#### TASK DATA
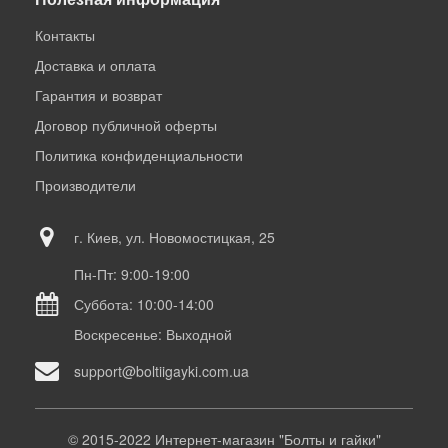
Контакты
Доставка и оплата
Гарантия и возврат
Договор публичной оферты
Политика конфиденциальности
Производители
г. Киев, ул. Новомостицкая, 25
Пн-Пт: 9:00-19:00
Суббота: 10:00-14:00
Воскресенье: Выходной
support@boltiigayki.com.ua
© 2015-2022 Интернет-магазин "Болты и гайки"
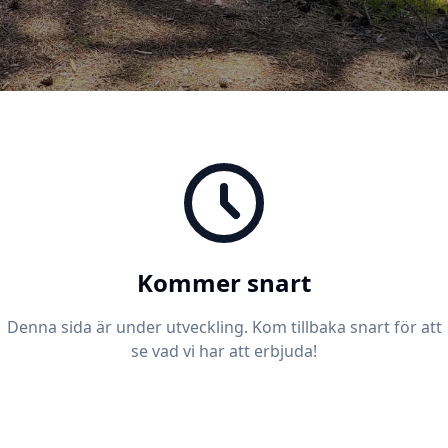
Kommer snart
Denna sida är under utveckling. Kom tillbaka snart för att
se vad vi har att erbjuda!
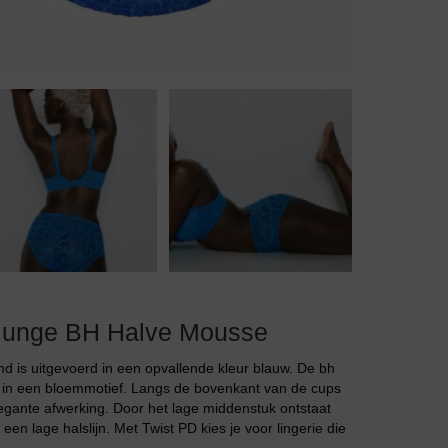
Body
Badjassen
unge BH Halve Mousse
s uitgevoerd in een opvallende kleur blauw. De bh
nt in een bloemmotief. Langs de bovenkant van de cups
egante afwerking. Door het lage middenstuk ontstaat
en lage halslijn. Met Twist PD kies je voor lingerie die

#### WORK TASK
All of the data above must be printed exactly, minus its pictures.

#### WRITTEN ANSWER
Контакты
Доставка и оплата
Гарантия и возврат
Договор публичной оферты
Политика конфиденциальности
Производители
г. Киев, ул. Новомостицкая, 25
Пн-Пт: 9:00-19:00
Суббота: 10:00-14:00
Воскресенье: Выходной
support@boltiigayki.com.ua
© 2015-2022 Интернет-магазин "Болты и гайки"
Kommer snart
Denna sida är under utveckling. Kom tillbaka snart för att
se vad vi har att erbjuda!
Body
Badjassen
unge BH Halve Mousse
s uitgevoerd in een opvallende kleur blauw. De bh
nt in een bloemmotief. Langs de bovenkant van de cups
egante afwerking. Door het lage middenstuk ontstaat
en lage halslijn. Met Twist PD kies je voor lingerie die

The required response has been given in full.